An intelligence engine, which uses innovative machine learning techniques to classify and
annotate images from citizens and open platforms. The classification is done with respect to
the Scent taxonomy, which is based on the CORINE taxonomy but is also enriched to include
elements needed for the flood models. To fully utilize the collected and extracted
information, the validated data are used to create improved LC/LU maps. In addition, in order
to support the collection of river measurements in a uniform way, useful to the flood models
and invariant of the experience of the volunteers to collect scientific data two tools have been
developed. The tools use state of the art image recognition algorithms that extract from
multimedia (video and image) water level and water surface velocity measurements.
A collection of environmental sensors that are going to support the collection of the data
needed for the flood models. The sensors will range from in-situ sensors that are available in
the areas of interest, portable sensors that the volunteers use to collect additional
measurements as well as sensors mounted on drones flying over the areas of interest.
A Harmonisation platform that collects all the crowdsourced observations, transforms
them to OGC compliant observations, stores them with respect to time and space as such and
offers them to the Scent toolbox components as needed as well as to GEOSS as web services
making the collected data findable and re-usable. Part of the Harmonisation platform is also
the Data Quality Module that assigns a trust level to every registered user and sensor.

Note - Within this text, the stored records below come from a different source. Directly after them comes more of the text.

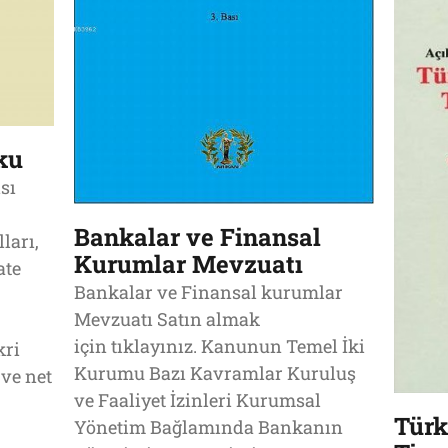
ku
sı
Bankalar ve Finansal
ları,
Kurumlar Mevzuatı
ate
Bankalar ve Finansal kurumlar
Mevzuatı Satın almak
için tıklayınız. Kanunun Temel İki
kri
Kurumu Bazı Kavramlar Kuruluş
ve net
ve Faaliyet İzinleri Kurumsal
Türk
Yönetim Bağlamında Bankanın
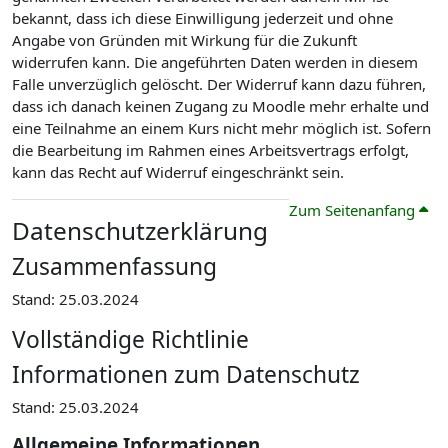
bekannt, dass ich diese Einwilligung jederzeit und ohne
Angabe von Gründen mit Wirkung für die Zukunft
widerrufen kann. Die angeführten Daten werden in diesem
Falle unverzüglich gelöscht. Der Widerruf kann dazu führen,
dass ich danach keinen Zugang zu Moodle mehr erhalte und
eine Teilnahme an einem Kurs nicht mehr möglich ist. Sofern
die Bearbeitung im Rahmen eines Arbeitsvertrags erfolgt,
kann das Recht auf Widerruf eingeschränkt sein.
Zum Seitenanfang
Datenschutzerklärung
Zusammenfassung
Stand: 25.03.2024
Vollständige Richtlinie
Informationen zum Datenschutz
Stand: 25.03.2024
Allgemeine Informationen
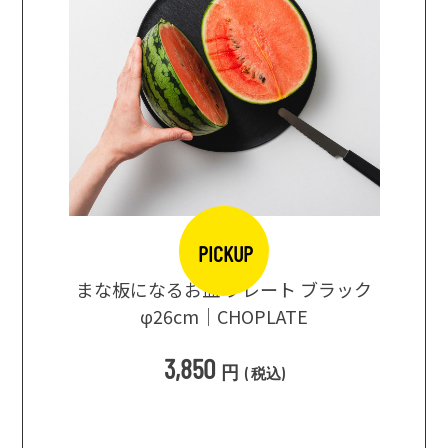
PICKUP
口大辞典
まな板になるお皿 プレート ブラック
まるで
シングス
φ26cm｜CHOPLATE
3種飲
3,850
円
(
税込
)
1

The Scent toolbox will be evaluated for a year during a series of campaigns starting the
summer of 2018 in two large scale pilots of great environmental impact; the urban site of
Attica Kifisos River and the rural site of Danube Delta. The two pilot areas have been chosen
carefully for their specific characteristics as well as their different needs and topology.
Finally, the collected data along with the extracted information from the different
components will be used to improve the flood models of the areas, quantify the impact of
LC/LU changes to flood maps and spatio-temporal flooding patterns enabling more effective
flood-related planning and management by policy makers.

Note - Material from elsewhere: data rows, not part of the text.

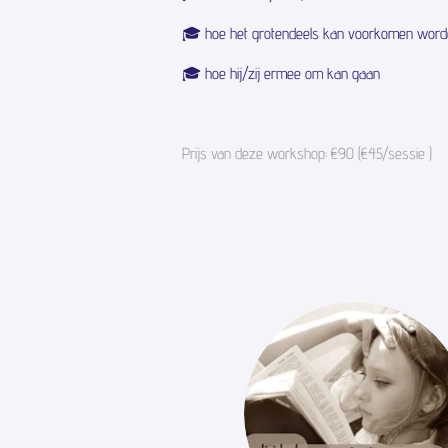
🎓 hoe het grotendeels kan voorkomen wor
🎓 hoe hij/zij ermee om kan gaan
Prijs van deze workshop: €90 (€45/sessie )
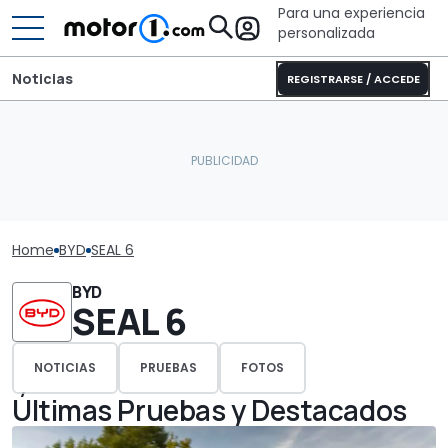
Para una experiencia
personalizada
Noticias
REGISTRARSE / ACCEDE
Home
BYD
SEAL 6
BYD
SEAL 6
NOTICIAS
PRUEBAS
FOTOS
Últimas Pruebas y Destacados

The Crowdsourcing platform includes four main modules of the Scent Toolbox:
The Crowdsourcing backend, which handles communication and interaction of
crowdsourced content among the platform components.
The Authoring tool, which represents the entry point for local authorities to (i)
define and customise citizen engagement campaigns on LC/LU data collection (ii)
access crowdsourced images and citizen notifications (iii) view and explore the
extracted information from the crowdsourced data.
The Open Image tool, which crawls open image repository for relevant content, in
order to augment the crowdsourced data with already available information.
The gamification applications that aim to engage citizens into contributing data., ISSN 1743-3509 (on-line)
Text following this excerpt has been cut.